• _Your objective_: Reproduce the entries word for word, and omit any picture you find in them.

Top of Data records

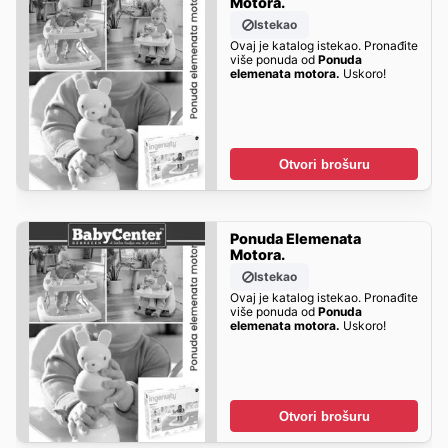
Motora.
Istekao
Ovaj je katalog istekao. Pronađite
više ponuda od
Ponuda
elemenata motora.
Uskoro!
Otvori brošuru
Ponuda Elemenata
Motora.
Istekao
Ovaj je katalog istekao. Pronađite
više ponuda od
Ponuda
elemenata motora.
Uskoro!
Otvori brošuru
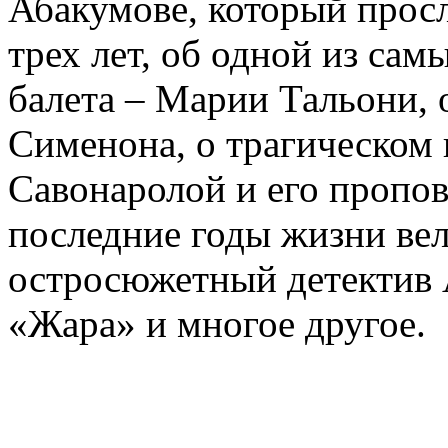
Абакумове, который просл
трех лет, об одной из сам
балета – Марии Тальони, 
Сименона, о трагическом 
Савонаролой и его проп
последние годы жизни ве
остросюжетный детектив 
«Жара» и многое другое.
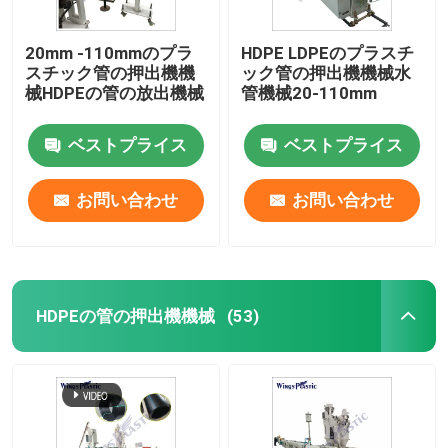
20mm -110mmのプラ
HDPE LDPEのプラスチ
スチック管の押出機機
ック管の押出機機械水
械HDPEの管の放出機械
管機械20-110mm
ベストプライス
ベストプライス
お問い合わせ
お問い合わせ
HDPEの管の押出機機械
(53)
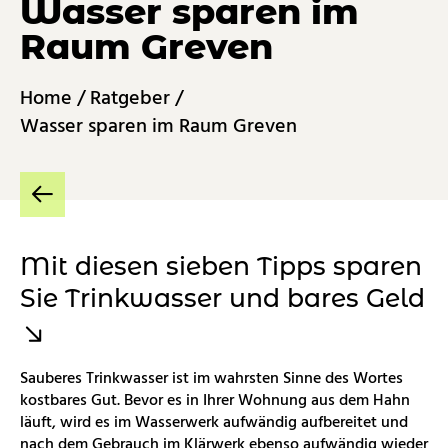
Was­ser spa­ren im
Raum Gre­ven
Home
/
Rat­ge­ber
/
Was­ser spa­ren im Raum Gre­ven
Mit die­sen sie­ben Tipps spa­ren
Sie Trink­was­ser und bares Geld
Sau­be­res Trink­was­ser ist im wahrs­ten Sinne des Wor­tes
kost­ba­res Gut. Bevor es in Ihrer Woh­nung aus dem Hahn
läuft, wird es im Was­ser­werk auf­wän­dig auf­be­rei­tet und
nach dem Ge­brauch im Klär­werk eben­so auf­wän­dig wie­der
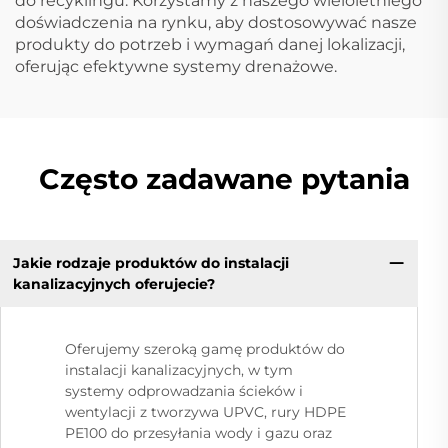
do recyklingu. Korzystamy z naszego wieloletniego
doświadczenia na rynku, aby dostosowywać nasze
produkty do potrzeb i wymagań danej lokalizacji,
oferując efektywne systemy drenażowe.
Często zadawane pytania
Jakie rodzaje produktów do instalacji
kanalizacyjnych oferujecie?
Oferujemy szeroką gamę produktów do
instalacji kanalizacyjnych, w tym
systemy odprowadzania ścieków i
wentylacji z tworzywa UPVC, rury HDPE
PE100 do przesyłania wody i gazu oraz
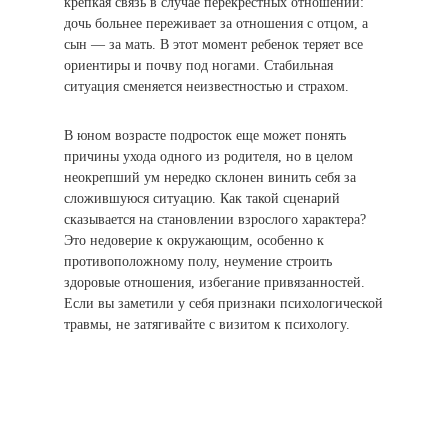
крепкая связь в случае перекрестных отношений:
дочь больнее переживает за отношения с отцом, а
сын — за мать. В этот момент ребенок теряет все
ориентиры и почву под ногами. Стабильная
ситуация сменяется неизвестностью и страхом.
В юном возрасте подросток еще может понять
причины ухода одного из родителя, но в целом
неокрепший ум нередко склонен винить себя за
сложившуюся ситуацию. Как такой сценарий
сказывается на становлении взрослого характера?
Это недоверие к окружающим, особенно к
противоположному полу, неумение строить
здоровые отношения, избегание привязанностей.
Если вы заметили у себя признаки психологической
травмы, не затягивайте с визитом к психологу.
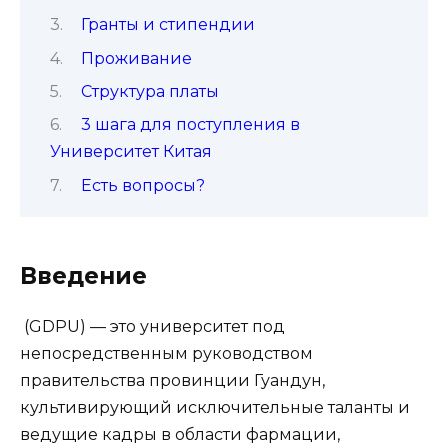
Гранты и стипендии
Проживание
Структура платы
3 шага для поступления в
Университет Китая
Есть вопросы?
Введение
(GDPU) — это университет под
непосредственным руководством
правительства провинции Гуандун,
культивирующий исключительные таланты и
ведущие кадры в области фармации,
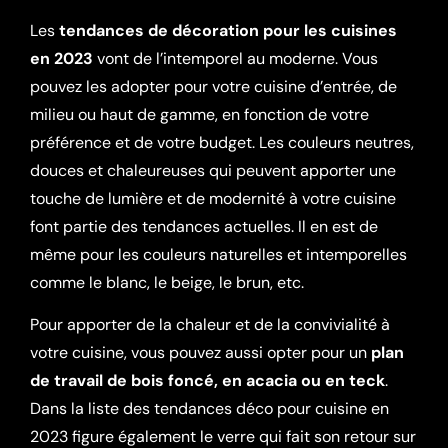
Les
tendances de décoration pour les cuisines
en 2023
vont de l’intemporel au moderne. Vous
pouvez les adopter pour votre cuisine d’entrée, de
milieu ou haut de gamme, en fonction de votre
préférence et de votre budget. Les couleurs neutres,
douces et chaleureuses qui peuvent apporter une
touche de lumière et de modernité à votre cuisine
font partie des tendances actuelles. Il en est de
même pour les couleurs naturelles et intemporelles
comme le blanc, le beige, le brun, etc.
Pour apporter de la chaleur et de la convivialité à
votre cuisine, vous pouvez aussi opter pour un
plan
de travail de bois foncé, en acacia ou en teck
.
Dans la liste des tendances déco pour cuisine en
2023 figure également le verre qui fait son retour sur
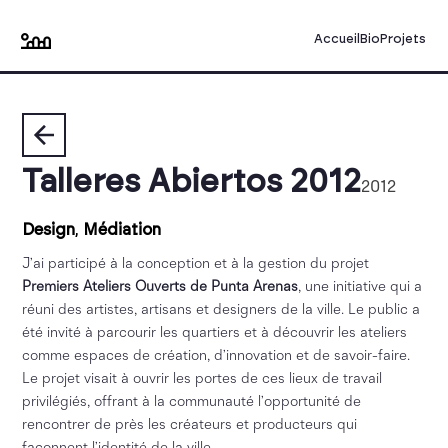
Accueil
Bio
Projets
Talleres Abiertos 2012
2012
Design
,
Médiation
J’ai participé à la conception et à la gestion du projet
Premiers Ateliers Ouverts de Punta Arenas
, une initiative qui a
réuni des artistes, artisans et designers de la ville. Le public a
été invité à parcourir les quartiers et à découvrir les ateliers
comme espaces de création, d’innovation et de savoir-faire.
Le projet visait à ouvrir les portes de ces lieux de travail
privilégiés, offrant à la communauté l’opportunité de
rencontrer de près les créateurs et producteurs qui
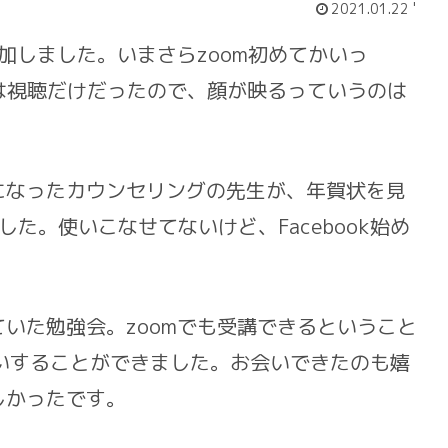
2021.01.22 '
加しました。いまさらzoom初めてかいっ
は視聴だけだったので、顔が映るっていうのは
なったカウンセリングの先生が、年賀状を見
ました。使いこなせてないけど、Facebook始め
いた勉強会。zoomでも受講できるということ
いすることができました。お会いできたのも嬉
しかったです。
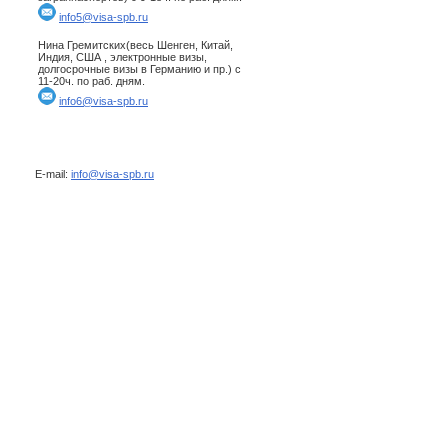
info5@visa-spb.ru
Нина Гремитских(весь Шенген, Китай,
Индия, США , электронные визы,
долгосрочные визы в Германию и пр.) с
11-20ч. по раб. дням.
info6@visa-spb.ru
E-mail:
info@visa-spb.ru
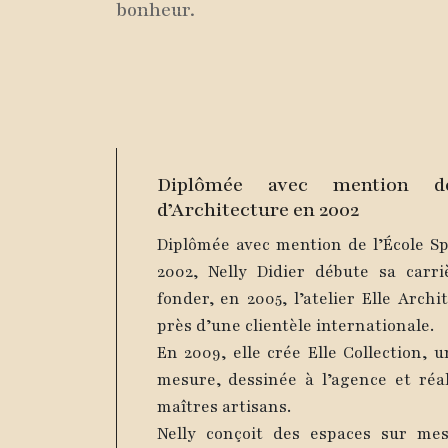
bonheur.
Diplômée avec mention de
d’Architecture en 2002
Diplômée avec mention de l’École Sp
2002, Nelly Didier débute sa carr
fonder, en 2005, l’atelier Elle Arch
près d’une clientèle internationale.
En 2009, elle crée Elle Collection, 
mesure, dessinée à l’agence et réa
maîtres artisans.
Nelly conçoit des espaces sur mes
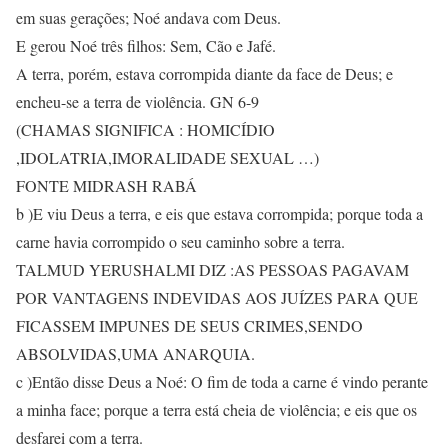
em suas gerações; Noé andava com Deus.
E gerou Noé três filhos: Sem, Cão e Jafé.
A terra, porém, estava corrompida diante da face de Deus; e
encheu-se a terra de violência. GN 6-9
(CHAMAS SIGNIFICA : HOMICÍDIO
,IDOLATRIA,IMORALIDADE SEXUAL …)
FONTE MIDRASH RABÁ
b )E viu Deus a terra, e eis que estava corrompida; porque toda a
carne havia corrompido o seu caminho sobre a terra.
TALMUD YERUSHALMI DIZ :AS PESSOAS PAGAVAM
POR VANTAGENS INDEVIDAS AOS JUÍZES PARA QUE
FICASSEM IMPUNES DE SEUS CRIMES,SENDO
ABSOLVIDAS,UMA ANARQUIA.
c )Então disse Deus a Noé: O fim de toda a carne é vindo perante
a minha face; porque a terra está cheia de violência; e eis que os
desfarei com a terra.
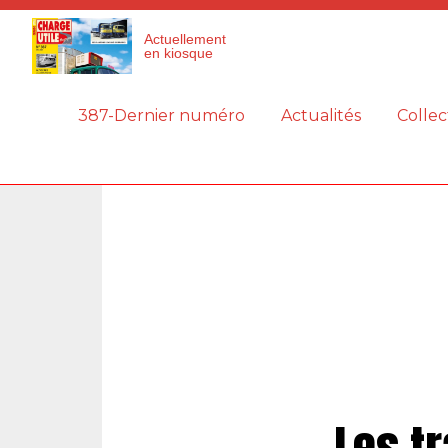
Panneau de gestion des cookies
Actuellement
en kiosque
387-Dernier numéro
Actualités
Collec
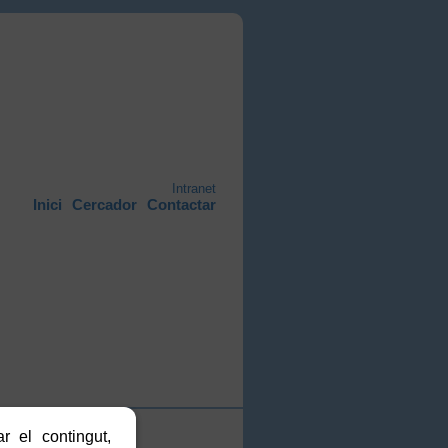
Intranet
Inici
Cercador
Contactar
r el contingut,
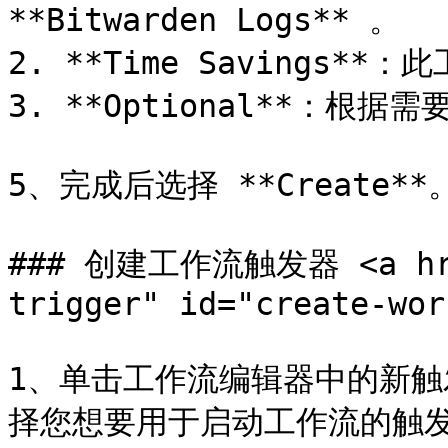
**Bitwarden Logs** 。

Bottom of Data records

• _Exercise result_:
Motora.
Istekao
Ovaj je katalog istekao. Pronađite
više ponuda od
Ponuda
elemenata motora.
Uskoro!
Otvori brošuru
Ponuda Elemenata
Motora.
Istekao
Ovaj je katalog istekao. Pronađite
više ponuda od
Ponuda
elemenata motora.
Uskoro!
Otvori brošuru
Абакумове, который просл
трех лет, об одной из сам
балета – Марии Тальони, 
Сименона, о трагическом 
Савонаролой и его проп
последние годы жизни ве
остросюжетный детектив 
«Жара» и многое другое.
20mm -110mmのプラ
HDPE LDPEのプラスチ
スチック管の押出機機
ック管の押出機機械水
械HDPEの管の放出機械
管機械20-110mm
ベストプライス
ベストプライス
お問い合わせ
お問い合わせ
HDPEの管の押出機機械
(53)
Was­ser spa­ren im
Raum Gre­ven
Home
/
Rat­ge­ber
/
Was­ser spa­ren im Raum Gre­ven
Mit die­sen sie­ben Tipps spa­ren
Sie Trink­was­ser und bares Geld
Sau­be­res Trink­was­ser ist im wahrs­ten Sinne des Wor­tes
kost­ba­res Gut. Bevor es in Ihrer Woh­nung aus dem Hahn
läuft, wird es im Was­ser­werk auf­wän­dig auf­be­rei­tet und
nach dem Ge­brauch im Klär­werk eben­so auf­wän­dig wie­der
do recyklingu. Korzystamy z naszego wieloletniego
doświadczenia na rynku, aby dostosowywać nasze
produkty do potrzeb i wymagań danej lokalizacji,
oferując efektywne systemy drenażowe.
Często zadawane pytania
Jakie rodzaje produktów do instalacji
kanalizacyjnych oferujecie?
Oferujemy szeroką gamę produktów do
instalacji kanalizacyjnych, w tym
systemy odprowadzania ścieków i
wentylacji z tworzywa UPVC, rury HDPE
PE100 do przesyłania wody i gazu oraz
крепкая связь в случае перекрестных отношений:
дочь больнее переживает за отношения с отцом, а
сын — за мать. В этот момент ребенок теряет все
ориентиры и почву под ногами. Стабильная
ситуация сменяется неизвестностью и страхом.
В юном возрасте подросток еще может понять
причины ухода одного из родителя, но в целом
неокрепший ум нередко склонен винить себя за
сложившуюся ситуацию. Как такой сценарий
сказывается на становлении взрослого характера?
Это недоверие к окружающим, особенно к
противоположному полу, неумение строить
здоровые отношения, избегание привязанностей.
Если вы заметили у себя признаки психологической
травмы, не затягивайте с визитом к психологу.
Гранты и стипендии
Проживание
Структура платы
3 шага для поступления в
Университет Китая
Есть вопросы?
Введение
(GDPU) — это университет под
непосредственным руководством
правительства провинции Гуандун,
культивирующий исключительные таланты и
ведущие кадры в области фармации,
Les
tendances de décoration pour les cuisines
en 2023
vont de l’intemporel au moderne. Vous
pouvez les adopter pour votre cuisine d’entrée, de
milieu ou haut de gamme, en fonction de votre
préférence et de votre budget. Les couleurs neutres,
douces et chaleureuses qui peuvent apporter une
touche de lumière et de modernité à votre cuisine
font partie des tendances actuelles. Il en est de
même pour les couleurs naturelles et intemporelles
comme le blanc, le beige, le brun, etc.
Pour apporter de la chaleur et de la convivialité à
votre cuisine, vous pouvez aussi opter pour un
plan
de travail de bois foncé, en acacia ou en teck
.
Dans la liste des tendances déco pour cuisine en
2023 figure également le verre qui fait son retour sur
Accueil
Bio
Projets
Talleres Abiertos 2012
2012
Design
,
Médiation
J’ai participé à la conception et à la gestion du projet
Premiers Ateliers Ouverts de Punta Arenas
, une initiative qui a
réuni des artistes, artisans et designers de la ville. Le public a
été invité à parcourir les quartiers et à découvrir les ateliers
comme espaces de création, d’innovation et de savoir-faire.
Le projet visait à ouvrir les portes de ces lieux de travail
privilégiés, offrant à la communauté l’opportunité de
rencontrer de près les créateurs et producteurs qui
2021.01.22 '
加しました。いまさらzoom初めてかいっ
は視聴だけだったので、顔が映るっていうのは
なったカウンセリングの先生が、年賀状を見
ました。使いこなせてないけど、Facebook始め
いた勉強会。zoomでも受講できるということ
いすることができました。お会いできたのも嬉
しかったです。
info5@visa-spb.ru
Нина Гремитских(весь Шенген, Китай,
Индия, США , электронные визы,
долгосрочные визы в Германию и пр.) с
11-20ч. по раб. дням.
info6@visa-spb.ru
E-mail:
info@visa-spb.ru
bonheur.
Diplômée avec mention de
d’Architecture en 2002
Diplômée avec mention de l’École Sp
2002, Nelly Didier débute sa carr
fonder, en 2005, l’atelier Elle Arch
près d’une clientèle internationale.
En 2009, elle crée Elle Collection, 
mesure, dessinée à l’agence et réa
maîtres artisans.
Nelly conçoit des espaces sur mes
em suas gerações; Noé andava com Deus.
E gerou Noé três filhos: Sem, Cão e Jafé.
A terra, porém, estava corrompida diante da face de Deus; e
encheu-se a terra de violência. GN 6-9
(CHAMAS SIGNIFICA : HOMICÍDIO
,IDOLATRIA,IMORALIDADE SEXUAL …)
FONTE MIDRASH RABÁ
b )E viu Deus a terra, e eis que estava corrompida; porque toda a
carne havia corrompido o seu caminho sobre a terra.
TALMUD YERUSHALMI DIZ :AS PESSOAS PAGAVAM
POR VANTAGENS INDEVIDAS AOS JUÍZES PARA QUE
FICASSEM IMPUNES DE SEUS CRIMES,SENDO
ABSOLVIDAS,UMA ANARQUIA.
c )Então disse Deus a Noé: O fim de toda a carne é vindo perante
a minha face; porque a terra está cheia de violência; e eis que os
desfarei com a terra.
Panneau de gestion des cookies
Actuellement
en kiosque
387-Dernier numéro
Actualités
Collec
Intranet
Inici
Cercador
Contactar
r el contingut,
**Bitwarden Logs** 。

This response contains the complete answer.